Uncle finished his deliberations as I sat silently, expectantly."It's like this. Women run the show. You doan know it and most men won't admit it. You wanna talk to a lawyer, what happens?"
I shrugged, watching his face.
"First, ya talk to his secretary. You know the man ain't answering his own phone. It's a woman! An you gotta be respectful or that lawyer will never know you called. Go to the library to find sumpin out, who do you see? One of the best friends you'll evah have is a librarian. Seen any man librarians?"
I shook my head no and started to wonder what Uncle was leading up to.
"OK, dos 're just zamples of a woman's power, but in the house, what they say goes too. Otherwise you shift for yourself, burn your own eggs and sleep on the couch." He paused for drama. "Bunkie, women are good as us. Lotta times they're smarter, already know what we gonna think fore we get round the corner. They got different minds an' its best not to make enemies of them, got that?"
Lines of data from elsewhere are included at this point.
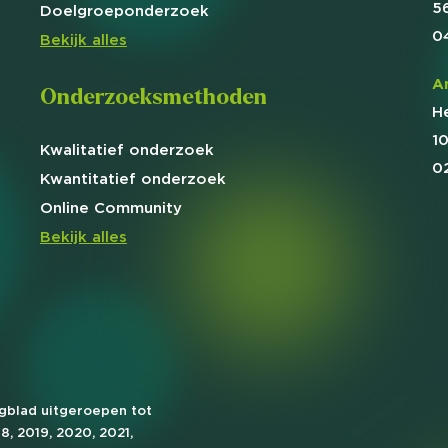
5
Doelgroep
onderzoek
0
Bekijk alles
A
Onderzoeksmethoden
H
1
Kwalitatief
onderzoek
0
Kwantitatief
onderzoek
Online
Community
Bekijk alles
agblad uitgeroepen tot
18, 2019, 2020, 2021,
"Sure Uncle Bart, that makes sense. I mean, I've never seen you disrespect a lady or act superior to one. But you get along with everybody. Why are you talking about just women?"
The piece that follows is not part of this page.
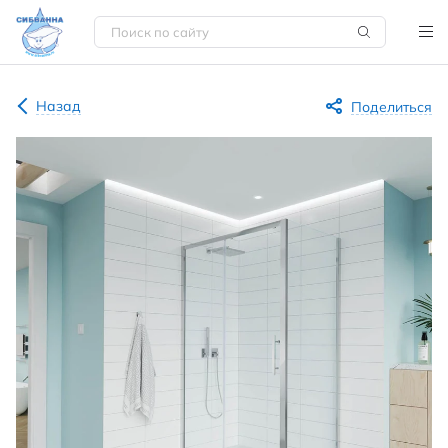
Назад
Поделиться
Bart reached into the top drawer of his desk and pulled out a fat envelope."Cause in order to respect women; ya gotta know how to treat them. And part o that treatin' is how to love them as men love their wives, like I loved my Millie." He opened the envelope. "Long years ago I got an education stationed in Europe. I want you to get the same."
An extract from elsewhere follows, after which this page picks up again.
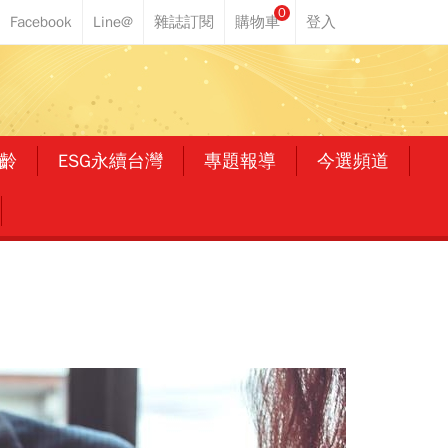
0
齡
ESG永續台灣
專題報導
今選頻道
As Mildred's portrait gazed on, Uncle Bart opened the envelope. He pulled out an airline ticket with KLM embossed on it along with some other papers."These papers, take 'em to the courthouse and sign them in front of the magistrate. Take this picture with you, go upstairs an'get your passport. See Doc Almontado, get immunized. You're gonna stay with Millie's nephew Pieter in Amsterdam. He's a bridge and locks inspector and he's gonna take you to some places, meet some ginch that'll show you the ropes. They get looked at alla time, so no germs, see? You get home, go off to school, you'll know how to conduct yourself, be bright with the ladies. Comes a day, you'll get married and won't be confused on the wedding night." He pulled out a row of fresh large bills from the envelope. "This is for your education and meals over there. Airplane leaves JFK next Thursday at, "squinting at the print, "seven in the evening."
I sat there, dumb as a mouse, disbelieving. Finally, I got up, went around his desk, and hugged him, still at a loss for words.
Uncle grinned, and in a serious tone, laid it out."Remember, ya gotta come back in the fall, do good at school. You the last of the line, see? You fall outa school, you go to the Board with that 1H and its off to war wit you. You doan wanna end up on the end up on the sharp end of some punji stick or shot to pieces by some monkey with an AK. No, come back, go to school, learn law like you want, mebbe do politics, whatevah you wan'. Just do me proud, do my sister proud, doan let life catch ya by surprise."